A capabilities map for Apache Druid®

It's great that developers can freely use Apache Druid. If your solutions architect is interested in experimenting with this new type of database, you can create real-time analytics pipelines using anything from IoT data from bee hives to trading data. When you decide it's time for managers to be involved, be prepared with a list of capabilities you need for your idea to succeed ahead of time.

As an ex-architect, this problem is very familiar: I've found some awesome new tech, but my Head of IT goes and asks me to check if it's feasible to implement it. What a party-pooper!

A while ago I discovered The Skills for the Information Age. The SFIA is a not-for-profit skills framework in use in 180 countries around the world and translated into 10 languages, adopted by many organisations including the IEEE. It's a wonderful tool for capability maturity assessment and improvement.

Using SFIA you can proactively assess the feasibility of implementing any technology. You'll find people incorporating formal skill-level assessments it into formal project feasibility reports on some tech-or-other because it pre-arms managers to objectively assess capabilities needed. Once sold on needing to use something, you can make people ready to find gaps and plan for team development.

So let's get going with my findings for Apache Druid!

Real-time analytics journey

I see the community of Apache Druid adopters – and I dare say all real-time analytics pipeline adopters – going through the activities below. This isn't earth-shattering – you'll recognise this list immediately because your PMO probably has one very similar. And you'll see how close this list is to the DevOps way of the world.

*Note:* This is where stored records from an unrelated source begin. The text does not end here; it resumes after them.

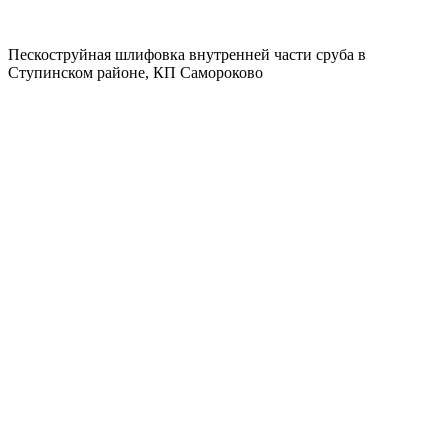
Пескоструйная шлифовка внутренней части сруба в
Ступинском районе, КП Самороково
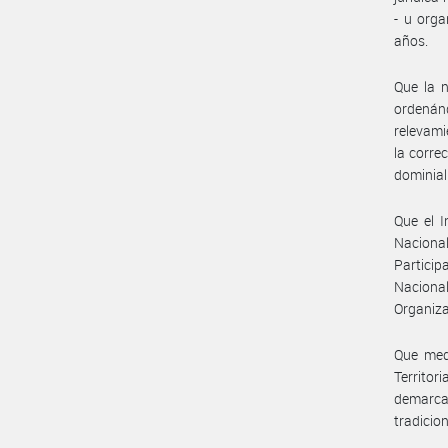
- u orga
años.
Que la 
ordenán
relevami
la corre
dominial
Que el I
Naciona
Particip
Nacional
Organiz
Que med
Territor
demarca
tradicion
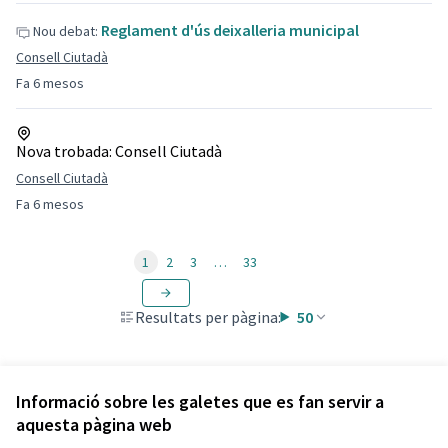
Reglament d'ús deixalleria municipal
Nou debat:
Consell Ciutadà
Fa 6 mesos
Nova trobada:
Consell Ciutadà
Consell Ciutadà
Fa 6 mesos
1
2
3
…
33
Resultats per pàgina:
50
Informació sobre les galetes que es fan servir a
aquesta pàgina web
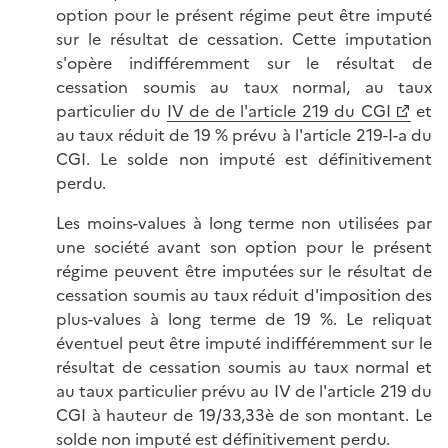
option pour le présent régime peut être imputé
sur le résultat de cessation. Cette imputation
s'opère indifféremment sur le résultat de
cessation soumis au taux normal, au taux
particulier du
IV de de l'article 219 du CGI
et
au taux réduit de 19 % prévu à l'article 219-I-a du
CGI. Le solde non imputé est définitivement
perdu.
Les moins-values à long terme non utilisées par
une société avant son option pour le présent
régime peuvent être imputées sur le résultat de
cessation soumis au taux réduit d'imposition des
plus-values à long terme de 19 %. Le reliquat
éventuel peut être imputé indifféremment sur le
résultat de cessation soumis au taux normal et
au taux particulier prévu au IV de l'article 219 du
CGI à hauteur de 19/33,33è de son montant. Le
solde non imputé est définitivement perdu.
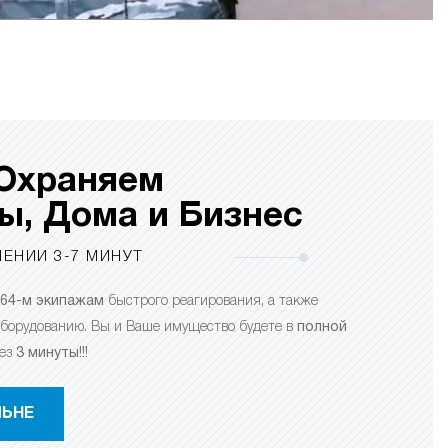
Охраняем
ы, Дома и Бизнес
ЕНИИ 3-7 МИНУТ
64-м экипажам
быстрого реагирования, а также
борудованию. Вы и Ваше имущество будете в
полной
ез
3 минуты!!!
ЛЬНЕ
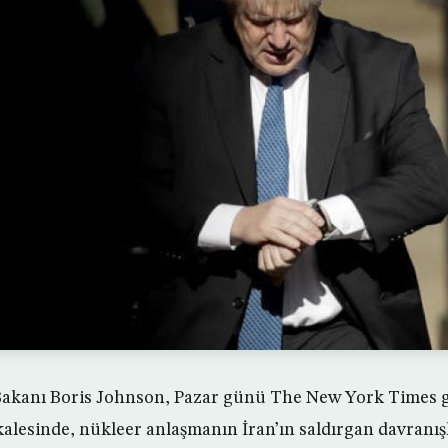
i Bakanı Boris Johnson, Pazar günü The New York Times 
alesinde, nükleer anlaşmanın İran’ın saldırgan davranış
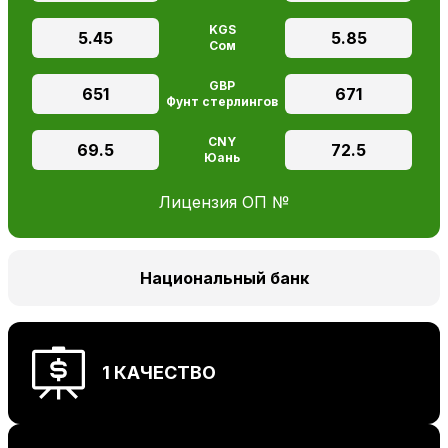
KGS
5.45
5.85
Сом
GBP
651
671
Фунт стерлингов
CNY
69.5
72.5
Юань
Лицензия ОП №
Национальный банк
1 КАЧЕСТВО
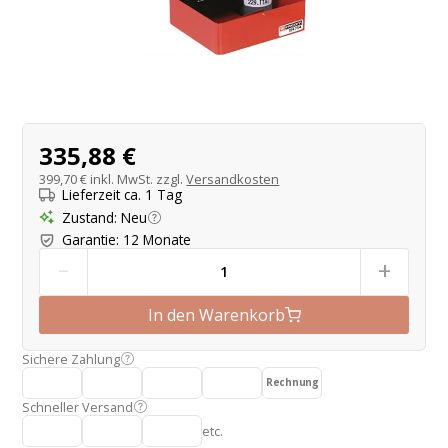
Produktangebot
335,88 €
399,70 €
inkl. MwSt. zzgl.
Versandkosten
Lieferzeit ca. 1 Tag
Zustand
:
Neu
Garantie
:
12 Monate
-
+
In den Warenkorb
Sichere Zahlung
Rechnung
Schneller Versand
etc.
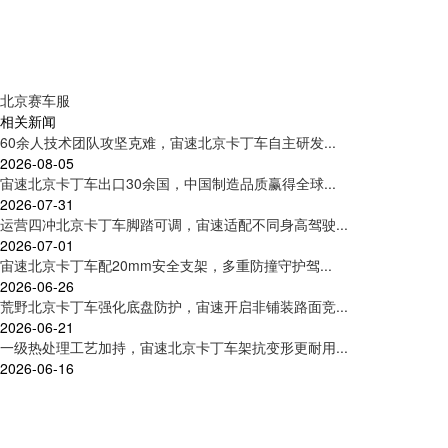
北京赛车服
相关新闻
60余人技术团队攻坚克难，宙速北京卡丁车自主研发...
2026-08-05
宙速北京卡丁车出口30余国，中国制造品质赢得全球...
2026-07-31
运营四冲北京卡丁车脚踏可调，宙速适配不同身高驾驶...
2026-07-01
宙速北京卡丁车配20mm安全支架，多重防撞守护驾...
2026-06-26
荒野北京卡丁车强化底盘防护，宙速开启非铺装路面竞...
2026-06-21
一级热处理工艺加持，宙速北京卡丁车架抗变形更耐用...
2026-06-16
联系我们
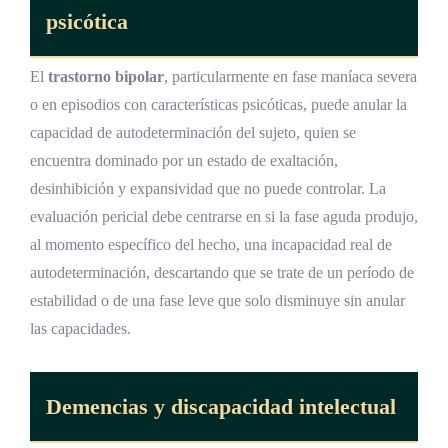
psicótica
El
trastorno bipolar
, particularmente en fase maníaca severa
o en episodios con características psicóticas, puede anular la
capacidad de autodeterminación del sujeto, quien se
encuentra dominado por un estado de exaltación,
desinhibición y expansividad que no puede controlar. La
evaluación pericial debe centrarse en si la fase aguda produjo,
al momento específico del hecho, una incapacidad real de
autodeterminación, descartando que se trate de un período de
estabilidad o de una fase leve que solo disminuye sin anular
las capacidades.
Demencias y discapacidad intelectual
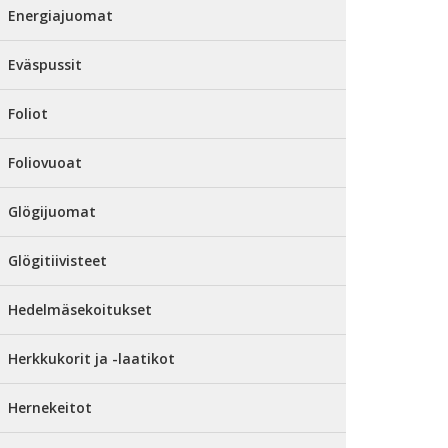
Energiajuomat
Eväspussit
Foliot
Foliovuoat
Glögijuomat
Glögitiivisteet
Hedelmäsekoitukset
Herkkukorit ja -laatikot
Hernekeitot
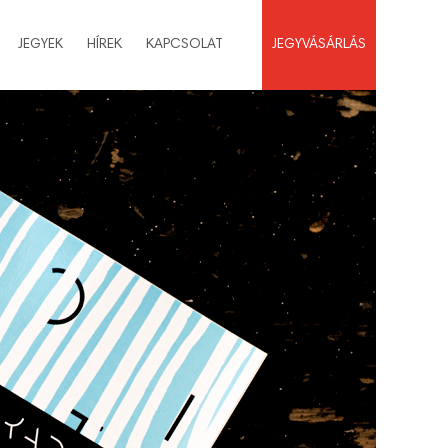
JEGYEK
HÍREK
KAPCSOLAT
JEGYVÁSÁRLÁS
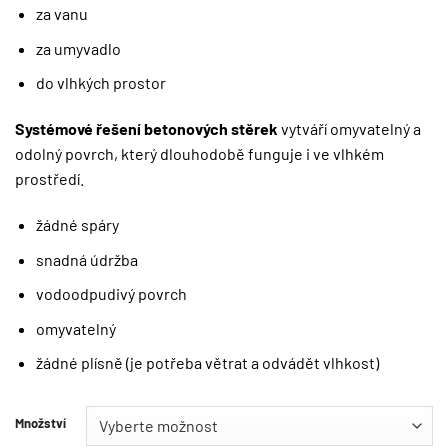
za vanu
za umyvadlo
do vlhkých prostor
Systémové řešení betonových stěrek
vytváří omyvatelný a
odolný povrch, který dlouhodobě funguje i ve vlhkém
prostředí.
žádné spáry
snadná údržba
vodoodpudivý povrch
omyvatelný
žádné plísně (je potřeba větrat a odvádět vlhkost)
Množství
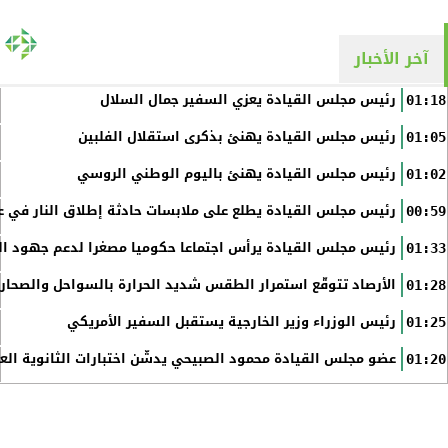
آخر الأخبار
رئيس مجلس القيادة يعزي السفير جمال السلال
01:18
رئيس مجلس القيادة يهنئ بذكرى استقلال الفلبين
01:05
رئيس مجلس القيادة يهنئ باليوم الوطني الروسي
01:02
رئيس مجلس القيادة يطلع على ملابسات حادثة إطلاق النار في عد
00:59
رئيس مجلس القيادة يرأس اجتماعا حكوميا مصغرا لدعم جهود الت
01:33
الأرصاد تتوقّع استمرار الطقس شديد الحرارة بالسواحل والصحاري 
01:28
رئيس الوزراء وزير الخارجية يستقبل السفير الأمريكي
01:25
عضو مجلس القيادة محمود الصبيحي يدشّن اختبارات الثانوية الع
01:20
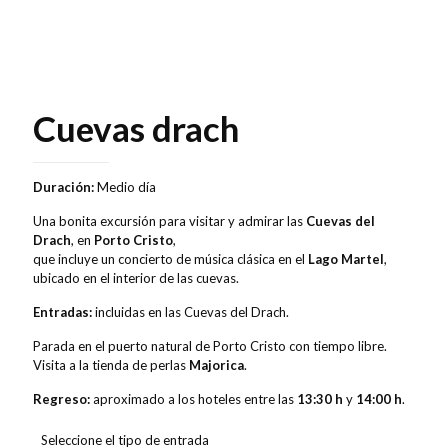
Cuevas drach
Duración:
Medio día
Una bonita excursión para visitar y admirar las
Cuevas del
Drach
, en
Porto Cristo
,
que incluye un concierto de música clásica en el
Lago Martel
,
ubicado en el interior de las cuevas.
Entradas:
incluidas en las Cuevas del Drach.
Parada en el puerto natural de Porto Cristo con tiempo libre.
Visita a la tienda de perlas
Majorica
.
Regreso:
aproximado a los hoteles entre las
13:30 h
y
14:00 h
.
Seleccione el tipo de entrada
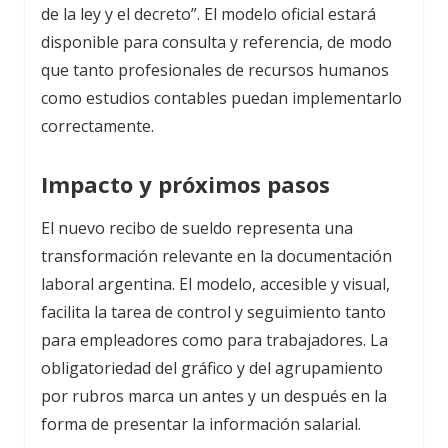
de la ley y el decreto”. El modelo oficial estará
disponible para consulta y referencia, de modo
que tanto profesionales de recursos humanos
como estudios contables puedan implementarlo
correctamente.
Impacto y próximos pasos
El nuevo recibo de sueldo representa una
transformación relevante en la documentación
laboral argentina. El modelo, accesible y visual,
facilita la tarea de control y seguimiento tanto
para empleadores como para trabajadores. La
obligatoriedad del gráfico y del agrupamiento
por rubros marca un antes y un después en la
forma de presentar la información salarial.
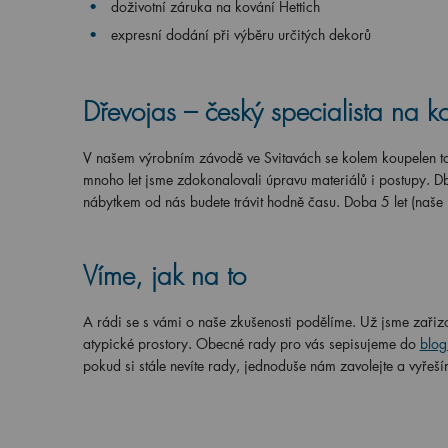
doživotní záruka na kování Hettich
expresní dodání při výběru určitých dekorů
Dřevojas – český specialista na k
V našem výrobním závodě ve Svitavách se kolem koupelen toč
mnoho let jsme zdokonalovali úpravu materiálů i postupy. Db
nábytkem od nás budete trávit hodně času. Doba 5 let (naše
Víme, jak na to
A rádi se s vámi o naše zkušenosti podělíme. Už jsme zařizo
atypické prostory. Obecné rady pro vás sepisujeme do
blog
pokud si stále nevíte rady, jednoduše nám zavolejte a vyřeší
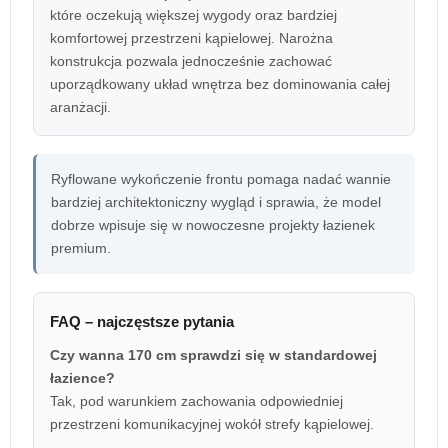
które oczekują większej wygody oraz bardziej
komfortowej przestrzeni kąpielowej. Narożna
konstrukcja pozwala jednocześnie zachować
uporządkowany układ wnętrza bez dominowania całej
aranżacji.
Ryflowane wykończenie frontu pomaga nadać wannie
bardziej architektoniczny wygląd i sprawia, że model
dobrze wpisuje się w nowoczesne projekty łazienek
premium.
FAQ – najczęstsze pytania
Czy wanna 170 cm sprawdzi się w standardowej
łazience?
Tak, pod warunkiem zachowania odpowiedniej
przestrzeni komunikacyjnej wokół strefy kąpielowej.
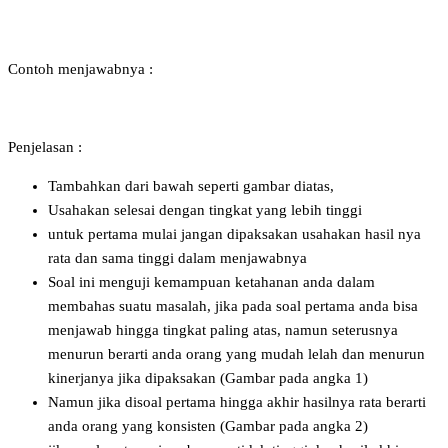
Contoh menjawabnya :
Penjelasan :
Tambahkan dari bawah seperti gambar diatas,
Usahakan selesai dengan tingkat yang lebih tinggi
untuk pertama mulai jangan dipaksakan usahakan hasil nya
rata dan sama tinggi dalam menjawabnya
Soal ini menguji kemampuan ketahanan anda dalam
membahas suatu masalah, jika pada soal pertama anda bisa
menjawab hingga tingkat paling atas, namun seterusnya
menurun berarti anda orang yang mudah lelah dan menurun
kinerjanya jika dipaksakan (Gambar pada angka 1)
Namun jika disoal pertama hingga akhir hasilnya rata berarti
anda orang yang konsisten (Gambar pada angka 2)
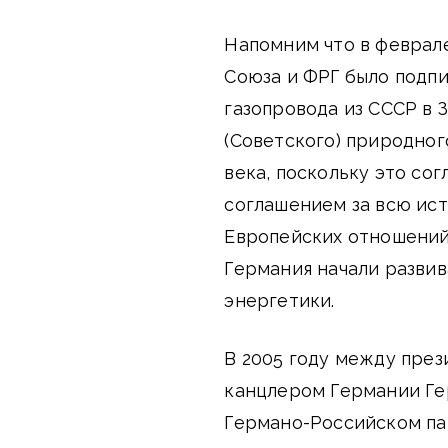
Напомним что в феврал
Союза и ФРГ было подп
газопровода из СССР в 
(Советского) природног
века, поскольку это с
соглашением за всю ис
Европейских отношений.
Германия начали развив
энергетики.
В 2005 году между пре
канцлером Германии Ге
Германо-Российском па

I'm presenting it this way purely as an abstraction. It helps aggregate the list of SFIA capabilities into something less like a massive spreadsheet! Align them with your local methodology.

Stage	Description
Design	Defining the data pipeline, noting all the building blocks required, noting not only how they will be realised, but how and which data objects will flow through that pipeline and with what size, shape, and regularity.
Deployment	Manually or with automation, assigning Apache Druid components and configurations to the infrastructure - including network services, routing and firewall configuration, and encryption certificates - along with the three Druid dependencies: deep storage, Zookeeper, and a metadata database.
Development	Using the features of Apache Druid within the pipeline to achieve the desired design.
Transition	Hardening and additional tasks you would associate with good service transition, from defining OLAs / SLAs to training and educating your target audience.
Operation	Monitoring, support and maintenance of the transitioned production system to meet SLAs.

Development is where the functionality of your real-time analytics database gets applied, which is why all the above become iterative, not sequential. As the dialogue between the user and the engineer evolves during the development stage, you'll pop in and out of each activity.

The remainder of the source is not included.